Nor does it happen on the first try. "The No. 1 predictor of impact is productivity," says Dean Keith Simonton, professor emeritus of psychology at UC Davis and a longtime scholar of genius. Big hits emerge after many attempts. "Most articles published in the sciences are never cited by anybody," says Simonton. "Most compositions are not recorded. Most works of art aren't displayed." Thomas Edison invented the phonograph and the first commercially viable light bulb, but these were just two of the 1,000-plus U.S. patents he was awarded.
Some geniuses never get the chance to be productive. Throughout history women have been denied formal education or deterred from advancing professionally. Mozart's older sister, Maria Anna, a brilliant harpsichordist, had her career cut short by her father when she reached the marriageable age of 18. Half the women in the Terman study ended up as homemakers. People born into poverty or oppression don't get a shot at working toward anything other than staying alive. "If you do believe that genius is this thing that can be singled out and cultivated and nurtured," says McMahon, "what an incredible tragedy that thousands of geniuses or potential geniuses have withered and died."
Sometimes, by sheer good fortune, promise and opportunity collide. If ever there was an individual who personified the concept of genius in every aspect, it was Leonardo da Vinci. Born in 1452 to unmarried parents, Leonardo began life in a stone farmhouse in Italy's Tuscan hills. From these simple beginnings, Leonardo's intellect and artistry soared like Schopenhauer's comet. The breadth of his abilities — his artistic insights, his expertise in human anatomy, his prescient engineering — is unparalleled.
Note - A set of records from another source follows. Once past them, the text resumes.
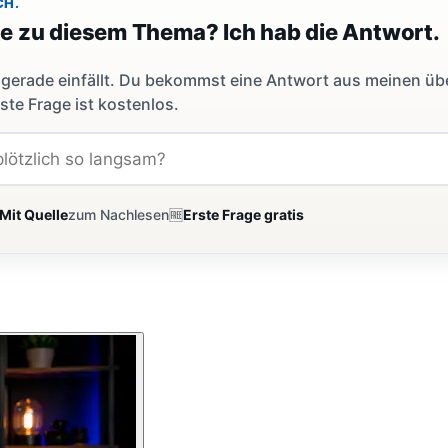
CH.
ge zu diesem Thema? Ich hab die Antwort.
dir gerade einfällt. Du bekommst eine Antwort aus meinen ü
ste Frage ist kostenlos.
Mit Quelle
zum Nachlesen
🆓
Erste Frage gratis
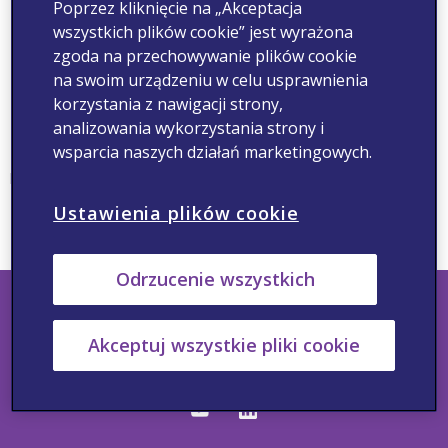
Ups!
Poprzez kliknięcie na „Akceptacja
wszystkich plików cookie” jest wyrażona
zgoda na przechowywanie plików cookie
na swoim urządzeniu w celu usprawnienia
korzystania z nawigacji strony,
analizowania wykorzystania strony i
Nie znaleziono strony
wsparcia naszych działań marketingowych.
Nie możemy znaleźć strony, której szukasz. Spróbuj skorzystać z
linków poniżej:
Ustawienia plików cookie
Strona główna
Szukaj
Kontakt
Pomoc
Odrzucenie wszystkich
Akceptuj wszystkie pliki cookie
Śledź nas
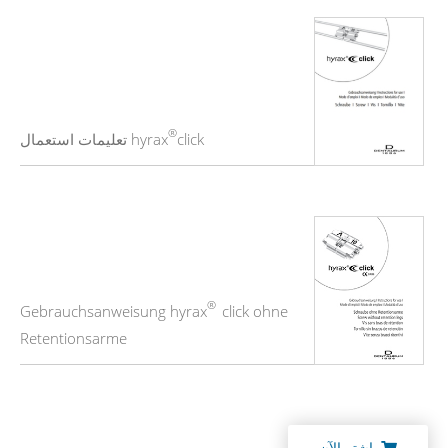
®
click تعليمات استعمال
hyrax
®
Gebrauchsanweisung hyrax
click ohne
Retentionsarme
اشترِ الآن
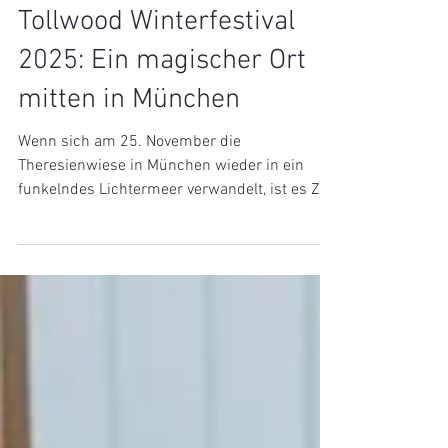
Tollwood Winterfestival
2025: Ein magischer Ort
mitten in München
Wenn sich am 25. November die
Theresienwiese in München wieder in ein
funkelndes Lichtermeer verwandelt, ist es Zeit
für das Tollwood Winterfestival. Bis zum
23.12.2025 vereint es Kultur, Kunst,
Gastronomie und Nachhaltigkeit. Denn das
Tollwood Winterfestival ist so viel mehr als nur
ein Weihnachtsmarkt: Auf dem Geländer
tummeln sich Besucher:innen zwischen
biologischer Küche aus aller Welt, fair
gehandeltem Kunsthandwerk, Performances
unter freiem Himmel und stimmungsvollen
Today an international group of scholars and scientists is tracing the artist's genealogy and hunting down his DNA to learn more about his ancestry and physical characteristics, to verify paintings that have been attributed to him — and, most remarkably, to search for clues to his extraordinary talent.
Genealogists are tracking down Leonardo's living relatives on his father's side for cheek swabs. Anthropologists are seeking access to remains believed to be Leonardo's at Château d' Amboise, a castle in France's Loire Valley where he was buried in 1519. Historians and geneticists are experimenting with techniques to obtain DNA from fragile Renaissance-era paintings and paper.
The quest to unravel the origins of genius may never reach an end point. For some, that is as it should be. "I don't want to figure it out at all," says Keith Jarrett when I ask if he is comfortable not knowing how his music takes hold. "If someone offered me the answer, I'd say, 'Take it away.'"
In the end it may be that the journey is illuminating enough and that the insights it reveals along the way — about the brain, about our genes, about the way we think — will nurture glimmers of genius in not just the rare individual but in us all.